The pipeline has four major stages:
- Data preparation. We curate imagery from 11 public remote sensing datasets, including LoveDA, Potsdam, Vaihingen, GID-15, DIOR, DOTA, FAIR1M, xView2, SECOND, miniUCD, and SpaceNet7.
- Prior-enriched instruction synthesis. RGB imagery is combined with remote sensing priors such as DSM, NIR, expert pixel-level masks, temporal references, mask palettes, and dataset metadata.
- Reasoning QA generation. GPT-5-chat generates QA pairs aligned with the 14 reasoning tasks and four QA formats.
- Quality verification. Items are filtered through automated checks, multi-MLLM cross-validation, and human expert review.
The final benchmark was selected from more than 6,500 generated candidates. Automated filtering and cross-model verification retained 2,694 candidates; nine Ph.D.-level remote sensing experts then reviewed them for professional relevance, logical rigor, visual grounding, and answer correctness, yielding the final 2,000-item benchmark.
VLRS-Bench uses format-specific scoring:
| Format | Scoring |
|---|---|
| Single-choice | 1 point for the correct option |
| True/false | 1 point for the correct judgment |
| Multi-choice | 1.0 for perfect selections, 0.5 for incomplete but error-free selections, 0 for any incorrect option |
| Fill-in-the-blank | semantic similarity scoring with all-MiniLM-L6-v2; partial credit is supported |
Overall performance is reported as the mean score across all benchmark questions.
VLRS-Bench exposes clear bottlenecks in current MLLMs. Models generally perform better on constrained single-choice and true/false settings, while multi-choice and fill-in-the-blank questions remain substantially harder.

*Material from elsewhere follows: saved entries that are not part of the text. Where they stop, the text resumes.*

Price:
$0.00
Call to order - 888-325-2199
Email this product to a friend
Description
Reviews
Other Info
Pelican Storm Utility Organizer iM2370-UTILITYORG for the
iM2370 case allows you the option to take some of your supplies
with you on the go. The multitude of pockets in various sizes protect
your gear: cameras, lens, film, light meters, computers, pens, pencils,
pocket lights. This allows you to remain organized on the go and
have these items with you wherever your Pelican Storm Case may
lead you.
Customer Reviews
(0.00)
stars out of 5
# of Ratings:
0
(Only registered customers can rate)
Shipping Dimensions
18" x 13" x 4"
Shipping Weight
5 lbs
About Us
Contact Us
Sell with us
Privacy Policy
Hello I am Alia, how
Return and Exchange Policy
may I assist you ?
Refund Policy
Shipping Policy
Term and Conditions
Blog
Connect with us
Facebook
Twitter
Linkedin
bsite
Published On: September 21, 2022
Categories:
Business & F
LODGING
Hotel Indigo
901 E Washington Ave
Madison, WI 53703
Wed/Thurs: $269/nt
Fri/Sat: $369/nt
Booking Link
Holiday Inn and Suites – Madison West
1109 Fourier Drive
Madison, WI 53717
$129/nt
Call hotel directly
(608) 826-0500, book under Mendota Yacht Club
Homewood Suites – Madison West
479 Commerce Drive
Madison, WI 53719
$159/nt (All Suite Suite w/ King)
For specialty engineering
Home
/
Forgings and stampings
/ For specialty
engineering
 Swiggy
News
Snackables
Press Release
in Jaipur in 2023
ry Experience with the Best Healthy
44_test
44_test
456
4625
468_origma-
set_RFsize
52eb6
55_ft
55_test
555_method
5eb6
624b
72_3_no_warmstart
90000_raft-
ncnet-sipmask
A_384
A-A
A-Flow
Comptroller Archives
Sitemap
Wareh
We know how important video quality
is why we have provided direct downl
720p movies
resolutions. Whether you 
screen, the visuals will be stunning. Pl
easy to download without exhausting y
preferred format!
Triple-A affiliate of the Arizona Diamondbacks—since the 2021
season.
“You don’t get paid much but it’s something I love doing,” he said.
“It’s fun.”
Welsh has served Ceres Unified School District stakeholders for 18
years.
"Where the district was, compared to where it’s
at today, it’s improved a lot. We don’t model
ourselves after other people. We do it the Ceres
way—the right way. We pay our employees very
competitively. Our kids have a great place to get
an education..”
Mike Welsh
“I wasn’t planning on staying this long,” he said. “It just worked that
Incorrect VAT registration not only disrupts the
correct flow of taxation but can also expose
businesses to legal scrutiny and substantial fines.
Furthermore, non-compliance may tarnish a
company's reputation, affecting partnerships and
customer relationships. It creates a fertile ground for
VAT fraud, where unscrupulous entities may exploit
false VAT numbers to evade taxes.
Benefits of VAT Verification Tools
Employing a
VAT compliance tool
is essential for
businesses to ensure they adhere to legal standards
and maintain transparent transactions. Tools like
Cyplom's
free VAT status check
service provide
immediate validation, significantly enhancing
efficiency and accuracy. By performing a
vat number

Prediction tasks are especially challenging because they require models to extrapolate beyond the directly observed scene and reason over temporal uncertainty.
The paper reports zero-shot results for a broad set of general and remote-sensing-specialized MLLMs, including GPT, Gemini, Claude, Grok, DeepSeek-VL, GLM, Llama, Qwen, GeoChat, VHM, and ScoreRS variants.
VLRS-Bench/
├── README.md
├── figs/
│ ├── logo_vlrs.png
│ ├── primary_rrs.png
│ └── figure_rrs.png
└── assets/
└── readme/
├── example_cognition.png
├── example_decision.png
└── example_prediction.png
The benchmark annotations and images are hosted on Hugging Face rather than stored directly in this GitHub repository.
VLRS-Bench is intended for:
- evaluating complex reasoning in general-purpose MLLMs;
- benchmarking remote-sensing-specialized MLLMs beyond perception tasks;
- studying cognition, decision, and prediction abilities in Earth-observation scenarios;
- analyzing multi-image and multi-temporal geospatial QA behavior.
VLRS-Bench is a research benchmark and should not be used as the sole basis for high-stakes operational decisions such as disaster response, emergency planning, or infrastructure deployment.
If VLRS-Bench is useful for your research, please cite:
@article{luo2026vlrsbench,
title = {VLRS-Bench: A Vision-Language Reasoning Benchmark for Remote Sensing},
author = {Luo, Zhiming and Wang, Di and Wang, Hebaixu and Guo, Haonan and Zhang, Jing and Du, Bo},
journal = {arXiv preprint arXiv:2602.07045},
year = {2026}
}VLRS-Bench is released under the Creative Commons Attribution 4.0 International license. Source images are subject to the licenses and terms of their original public datasets.